Unconventional Emergency Oracle Support

Donald K. Burleson's picture
articles: 

Being an emergency support DBA is a job with huge stress-levels and it always provides a giant adrenaline rush for even the most experienced DBA. Senior management is in a panic, and high-level executives are continuously asking for a status update. Most of these databases are brand-new to me, and I have only a few minutes to access the situation and devise a plan to quickly relieve their bottleneck.

Unlike academic and scientific Oracle DBAs who demand proofs and reproducible results before making an Oracle change, the emergency Oracle DBA has no such luxury. The emergency DBA must use every weapon at their disposal to get the client running as quickly as possible. These unconventional methods are almost always driven by the client who does not appreciate the benefits of an elegant, long-term fix for the root cause of the problem.

Also, many DBAs have a common misconception about the fundamental nature of Oracle tuning. There are many who don't believe that any Oracle 'silver bullets' exist and these are usually the DBAs who have never experienced the epiphany of issuing a single command that improved the performance of a whole database. However, I'm here to assure you that silver-bullets do exist, and that with a little insight and experience you can issue a small set of commands that improves the performance of an entire database. These silver bullets are broad-brush techniques that can be used to quickly speed-up a crippled Oracle database.
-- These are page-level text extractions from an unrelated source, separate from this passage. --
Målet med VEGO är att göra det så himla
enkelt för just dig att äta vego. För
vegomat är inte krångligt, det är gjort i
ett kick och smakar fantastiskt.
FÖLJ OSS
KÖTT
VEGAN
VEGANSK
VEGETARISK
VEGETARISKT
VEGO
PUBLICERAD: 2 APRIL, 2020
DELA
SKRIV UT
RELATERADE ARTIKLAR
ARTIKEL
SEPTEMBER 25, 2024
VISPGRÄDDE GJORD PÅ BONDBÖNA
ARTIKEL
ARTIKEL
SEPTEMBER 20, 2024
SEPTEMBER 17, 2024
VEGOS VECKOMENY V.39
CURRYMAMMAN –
Some that I see most often include:

  • Change the SQL optimizer - Change the optimizer_mode, optimizer_index_cost_adj and optimizer_index_caching parameters.
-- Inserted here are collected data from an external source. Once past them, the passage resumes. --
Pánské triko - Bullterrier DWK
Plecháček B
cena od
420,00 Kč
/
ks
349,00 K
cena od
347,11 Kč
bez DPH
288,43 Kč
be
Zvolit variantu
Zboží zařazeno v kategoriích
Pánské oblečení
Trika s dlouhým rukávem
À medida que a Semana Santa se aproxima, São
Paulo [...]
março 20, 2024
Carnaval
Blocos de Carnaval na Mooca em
  • Create materialized views - A great silver-bullet for data warehouses

  • Add missing indexes - Many shops get unnecessary long-table full-table scans because of missing indexes, especially function-based indexes.

  • Adjust SGA RAM resources - Often increasing the db_cache_size, sort_area_size, or assigning tables with small-table full-table scans to the KEEP pool will result in system-wide performance improvements.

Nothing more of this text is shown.